[Stored data]
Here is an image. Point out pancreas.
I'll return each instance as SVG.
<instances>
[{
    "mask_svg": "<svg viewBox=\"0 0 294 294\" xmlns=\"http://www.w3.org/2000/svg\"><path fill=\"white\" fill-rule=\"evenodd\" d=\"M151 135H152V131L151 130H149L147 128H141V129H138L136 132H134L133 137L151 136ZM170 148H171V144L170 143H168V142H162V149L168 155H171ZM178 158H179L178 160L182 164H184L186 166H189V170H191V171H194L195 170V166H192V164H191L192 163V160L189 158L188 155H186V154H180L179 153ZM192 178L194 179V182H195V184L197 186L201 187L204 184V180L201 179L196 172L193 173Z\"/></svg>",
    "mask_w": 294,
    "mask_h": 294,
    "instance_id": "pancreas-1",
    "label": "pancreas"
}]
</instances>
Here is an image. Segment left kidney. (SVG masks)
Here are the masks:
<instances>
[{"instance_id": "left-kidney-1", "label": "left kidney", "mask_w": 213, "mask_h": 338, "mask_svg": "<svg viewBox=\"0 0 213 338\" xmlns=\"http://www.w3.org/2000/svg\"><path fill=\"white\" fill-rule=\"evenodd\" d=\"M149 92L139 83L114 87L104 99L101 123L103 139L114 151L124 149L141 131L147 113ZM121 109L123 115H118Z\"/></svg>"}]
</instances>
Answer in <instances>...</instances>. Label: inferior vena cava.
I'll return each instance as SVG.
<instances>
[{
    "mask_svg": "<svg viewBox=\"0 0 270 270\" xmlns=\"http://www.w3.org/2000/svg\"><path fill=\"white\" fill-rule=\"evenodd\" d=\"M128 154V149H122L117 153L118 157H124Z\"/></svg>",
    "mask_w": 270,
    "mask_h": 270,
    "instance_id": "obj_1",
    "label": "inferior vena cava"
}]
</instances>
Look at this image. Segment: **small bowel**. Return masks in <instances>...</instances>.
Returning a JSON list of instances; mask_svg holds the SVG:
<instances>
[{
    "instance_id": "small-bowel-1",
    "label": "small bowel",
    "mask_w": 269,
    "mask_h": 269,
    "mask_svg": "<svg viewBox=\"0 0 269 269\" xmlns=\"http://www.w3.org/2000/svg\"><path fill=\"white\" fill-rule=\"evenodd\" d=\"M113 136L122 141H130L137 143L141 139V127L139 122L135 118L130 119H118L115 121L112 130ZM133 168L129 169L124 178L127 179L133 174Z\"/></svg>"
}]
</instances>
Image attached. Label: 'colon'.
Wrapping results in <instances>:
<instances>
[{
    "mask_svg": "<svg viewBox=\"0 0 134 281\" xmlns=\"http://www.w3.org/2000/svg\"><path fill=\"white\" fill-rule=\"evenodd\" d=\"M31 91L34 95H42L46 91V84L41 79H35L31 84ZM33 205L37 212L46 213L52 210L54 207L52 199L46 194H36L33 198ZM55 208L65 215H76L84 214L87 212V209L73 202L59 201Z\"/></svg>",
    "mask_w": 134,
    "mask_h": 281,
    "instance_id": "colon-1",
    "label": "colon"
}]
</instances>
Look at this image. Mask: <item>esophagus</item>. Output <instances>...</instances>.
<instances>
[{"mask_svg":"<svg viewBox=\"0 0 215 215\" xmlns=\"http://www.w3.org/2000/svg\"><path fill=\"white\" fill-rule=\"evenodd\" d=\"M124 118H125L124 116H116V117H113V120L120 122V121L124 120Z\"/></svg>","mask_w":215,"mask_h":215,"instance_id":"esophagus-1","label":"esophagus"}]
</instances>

- **Task details**: Exact repetition of every record is required.

- **Response**:
Here is an image. Point out pancreas.
I'll return each instance as SVG.
<instances>
[{
    "mask_svg": "<svg viewBox=\"0 0 294 294\" xmlns=\"http://www.w3.org/2000/svg\"><path fill=\"white\" fill-rule=\"evenodd\" d=\"M151 135H152V131L151 130H149L147 128H141V129H138L136 132H134L133 137L151 136ZM170 148H171V144L170 143H168V142H162V149L168 155H171ZM178 158H179L178 160L182 164H184L186 166H189V170H191V171H194L195 170V166H192V164H191L192 163V160L189 158L188 155H186V154H180L179 153ZM192 178L194 179V182H195V184L197 186L201 187L204 184V180L201 179L196 172L193 173Z\"/></svg>",
    "mask_w": 294,
    "mask_h": 294,
    "instance_id": "pancreas-1",
    "label": "pancreas"
}]
</instances>
Here is an image. Segment left kidney. (SVG masks)
Here are the masks:
<instances>
[{"instance_id": "left-kidney-1", "label": "left kidney", "mask_w": 213, "mask_h": 338, "mask_svg": "<svg viewBox=\"0 0 213 338\" xmlns=\"http://www.w3.org/2000/svg\"><path fill=\"white\" fill-rule=\"evenodd\" d=\"M149 92L139 83L114 87L104 99L101 123L103 139L114 151L124 149L141 131L147 113ZM121 109L123 115H118Z\"/></svg>"}]
</instances>
Answer in <instances>...</instances>. Label: inferior vena cava.
I'll return each instance as SVG.
<instances>
[{
    "mask_svg": "<svg viewBox=\"0 0 270 270\" xmlns=\"http://www.w3.org/2000/svg\"><path fill=\"white\" fill-rule=\"evenodd\" d=\"M128 154V149H122L117 153L118 157H124Z\"/></svg>",
    "mask_w": 270,
    "mask_h": 270,
    "instance_id": "obj_1",
    "label": "inferior vena cava"
}]
</instances>
Look at this image. Segment: **small bowel**. Return masks in <instances>...</instances>.
Returning a JSON list of instances; mask_svg holds the SVG:
<instances>
[{
    "instance_id": "small-bowel-1",
    "label": "small bowel",
    "mask_w": 269,
    "mask_h": 269,
    "mask_svg": "<svg viewBox=\"0 0 269 269\" xmlns=\"http://www.w3.org/2000/svg\"><path fill=\"white\" fill-rule=\"evenodd\" d=\"M113 136L122 141H130L137 143L141 139V127L139 122L135 118L130 119H118L115 121L112 130ZM133 168L129 169L124 178L127 179L133 174Z\"/></svg>"
}]
</instances>
Image attached. Label: 'colon'.
Wrapping results in <instances>:
<instances>
[{
    "mask_svg": "<svg viewBox=\"0 0 134 281\" xmlns=\"http://www.w3.org/2000/svg\"><path fill=\"white\" fill-rule=\"evenodd\" d=\"M31 91L34 95H42L46 91V84L41 79H35L31 84ZM33 205L37 212L46 213L52 210L54 207L52 199L46 194H36L33 198ZM55 208L65 215H76L84 214L87 212V209L73 202L59 201Z\"/></svg>",
    "mask_w": 134,
    "mask_h": 281,
    "instance_id": "colon-1",
    "label": "colon"
}]
</instances>
Look at this image. Mask: <item>esophagus</item>. Output <instances>...</instances>.
<instances>
[{"mask_svg":"<svg viewBox=\"0 0 215 215\" xmlns=\"http://www.w3.org/2000/svg\"><path fill=\"white\" fill-rule=\"evenodd\" d=\"M124 118H125L124 116H116V117H113V120L120 122V121L124 120Z\"/></svg>","mask_w":215,"mask_h":215,"instance_id":"esophagus-1","label":"esophagus"}]
</instances>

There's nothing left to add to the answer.